HELLONOISE

A room (8 m X 6 m X 4 m (height)) with hard sound reflecting surfaces is to be decorated for meeting purpose. The reverberation time is measured and found to be 3 seconds in a particular octave band. Calculate how much extra sound absorption must be provided to reduce the reverberation time to 0.8 s, that is suitable for speech and discussion.

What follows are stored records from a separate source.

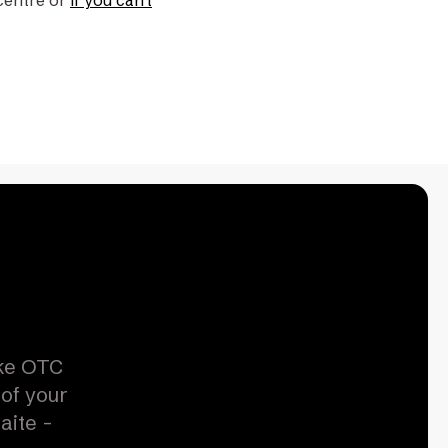
centre or
if you can't
ike OTC
 of your
aite -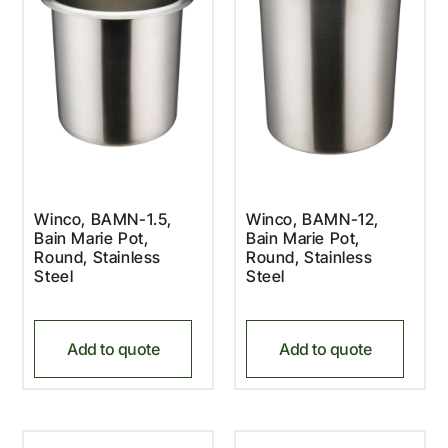
Winco, BAMN-1.5,
Winco, BAMN-12,
Bain Marie Pot,
Bain Marie Pot,
Round, Stainless
Round, Stainless
Steel
Steel
Add to quote
Add to quote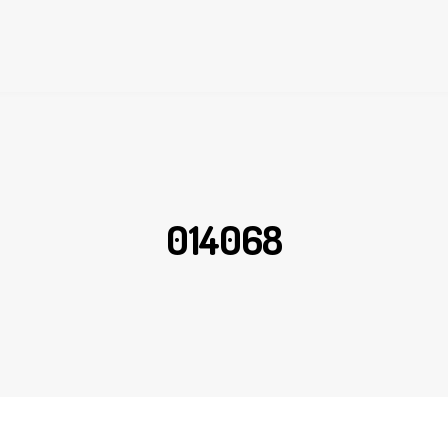
014068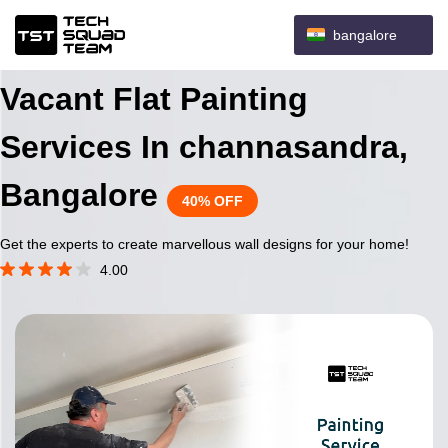
bangalore
Vacant Flat Painting
Services In channasandra,
Bangalore
40% OFF
Get the experts to create marvellous wall designs for your home!
4.00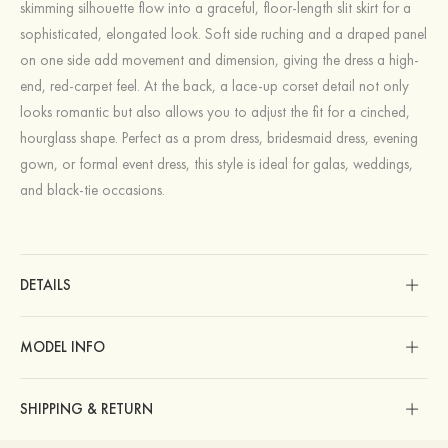
skimming silhouette flow into a graceful, floor-length slit skirt for a
sophisticated, elongated look. Soft side ruching and a draped panel
on one side add movement and dimension, giving the dress a high-
end, red‑carpet feel. At the back, a lace-up corset detail not only
looks romantic but also allows you to adjust the fit for a cinched,
hourglass shape. Perfect as a prom dress, bridesmaid dress, evening
gown, or formal event dress, this style is ideal for galas, weddings,
and black‑tie occasions.
DETAILS
MODEL INFO
SHIPPING & RETURN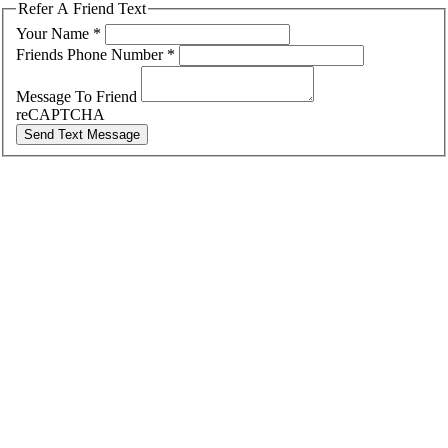
Refer A Friend Text
Your Name
*
Friends Phone Number
*
Message To Friend
reCAPTCHA
Send Text Message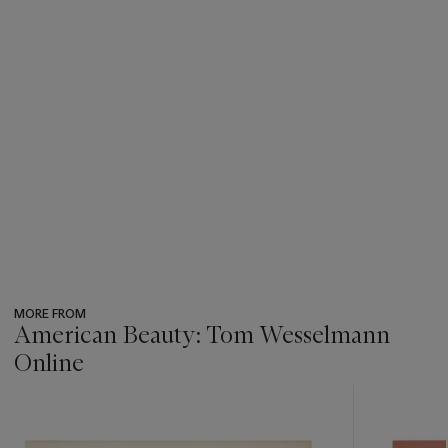
MORE FROM
American Beauty: Tom Wesselmann
Online
???
-
item_current_of_total_txt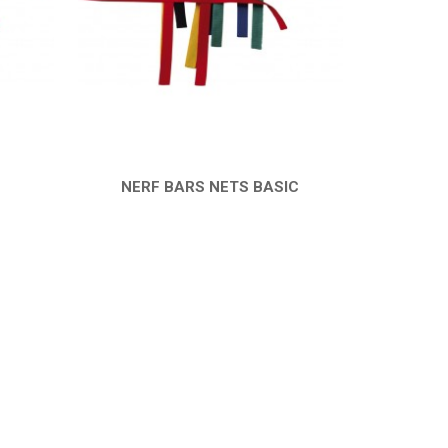
NERF BARS NETS BASIC
QUICK VIEW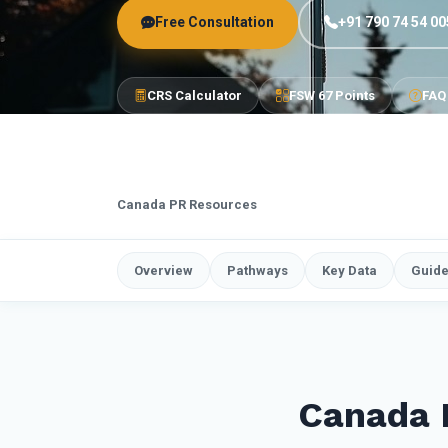
Free Consultation
+91 790 74 54 00
CRS Calculator
FSW 67 Points
FAQ
Canada PR Resources
Overview
Pathways
Key Data
Guid
Canada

Assume that a carpet is added on the entire floor with the value of absorption coefficient = 0.2 in the same band and sound absorbing panels are added to cover areas of the wall and ceiling with the value of absorption coefficient= 0.4. What is the area for these panels required? You may assume that the absorption coefficient of the hard sound reflective surfaces is negligible and other settings (e.g., equipment and furniture) inside the room is the same. My work: for the first part: Calculate how much extra sound absorption must be provided to reduce the reverberation time to 0.8 s, since by the following equation for T=3, aisi=10.24 m2 sabins and for 0.8s , aisi=38.4 , so the extra sound absorption is 38.4-10.24 =28.16 m2 sabins (Is that correct??????any missing data I didnt use???) for the area for these panels required? (my work is as follows) (0.4*(8*4*2)+(6*4*2))+(0.2*6*8)+(0.2*8*6)=73.6 m2 The answer of this question is 59.7 m2 , can someone point out my mistake????